Los datos de los que se sirven para llegar a esta convicción son claros, particularmente en lo que respecta al Barómetro Sanitario 2025, elaborado por el Ministerio de Sanidad y el Centro de Investigaciones Sociológicas (CIS) y presentado en marzo. Éste recoge que más del 51% de los españoles valora positivamente el sistema sanitario a nivel nacional, pero también documenta enormes diferencias entre comunidades autónomas.
Si Cantabria registra la valoración más alta, con un 66,4%, Andalucía se ubica a la cola de esta clasificación, con apenas un 38,8%. Además, la sanidad es el principal problema para los andaluces según el CIS y el Centro de Estudios Andaluces (CENTRA). Y los errores en los cribados del cáncer de mama, que dejaron al menos a 2.317 mujeres en la incertidumbre, han supuesto la primera gran crisis política para Moreno.
La izquierda se muestra convencida de que, aquí, sus dardos impactan en el centro de la diana. Por eso, entre otros ejemplos, el grupo parlamentario Sumar organizó el lunes una jornada en el Congreso de los Diputados para proyectar el documental ‘Salud no Responde’. Se trata de un trabajo audiovisual crítico con la gestión sanitaria del Gobierno andaluz, que recientemente la Junta Electoral ha prohibido proyectar en algunos municipios de la región, a propuesta del PP. Hasta hace escasas semanas se exhibía con total normalidad.

Montero, en la comisión de la SEPI: “Estoy aquí por ser candidata”
La exvicepresidenta primera y exministra de Hacienda, que abandonó el Ejecutivo escasos días antes de Semana Santa, fue obligada el lunes a comparecer ante la comisión de investigación sobre la SEPI, tras intentar evitarlo recurriendo a la Junta Electoral. Montero negó haber intervenido en los rescates de la SEPI -depende de Hacienda- a las aerolíneas Air Europa y Plus Ultra.
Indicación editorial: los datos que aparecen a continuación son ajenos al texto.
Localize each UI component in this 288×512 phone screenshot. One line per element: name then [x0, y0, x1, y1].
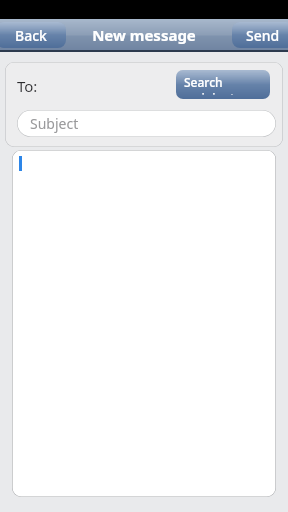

Y aseguró que el PP ha forzado su presencia en la Cámara Alta porque es “candidata del PSOE en Andalucía”. Denunció que tiene lugar apenas tres meses después de dar explicaciones ante otra comisión de investigación, en este caso la del caso ‘Koldo’. Escasos minutos después de concluir su intervención, entre los socialistas alabaron su desempeño y cuestionaron la actuación de los conservadores. “Al PP le salen mal todas las comisiones de investigación que convocan con motivos electorales. Nada nuevo. Son torpes”, aseguraron fuentes socialistas en el Senado.
La comisión que investiga las supuestas deficiencias e irregularidades en la gestión de la Sociedad Estatal de Participaciones Industriales (SEPI) sirvió a la oposición para cuestionar a Montero por su relación con Vicente Fernández, expresidente de la SEPI nombrado por la exministra, que hoy está siendo investigado por la Audiencia Nacional. La exnúmero dos de Sánchez insistió en que los hechos por los que se investiga a Fernández son posteriores a su estapa al frente de esta entidad, y aprovechó unas palabras del portavoz del PP para intentar devolver el foco a los conservadores.
“El voto se protege con la información, no se protege con el silencio”. “Está aquí la señora Montero para dar cuenta de una cuestión que nos incumbe a todos, que es la situación de la SEPI. ¿Qué prefieren ustedes, que los ciudadanos vayan a votar sin conocer la información?”, deslizó el conservador Salvador Foronda.
Montero usó estas palabras para denunciar el “uso torticero” de esta institución“. “Mi presencia hoy aquí no responde a ningún intento de conocer nada respecto a lo que se investiga, sino que es una presencia política partidista”, incidió. Y partió de vuelta a Andalucía, donde horas después arrancaba la Feria de Sevilla. Una cita ineludible para cualquier candidato a presidir la Junta.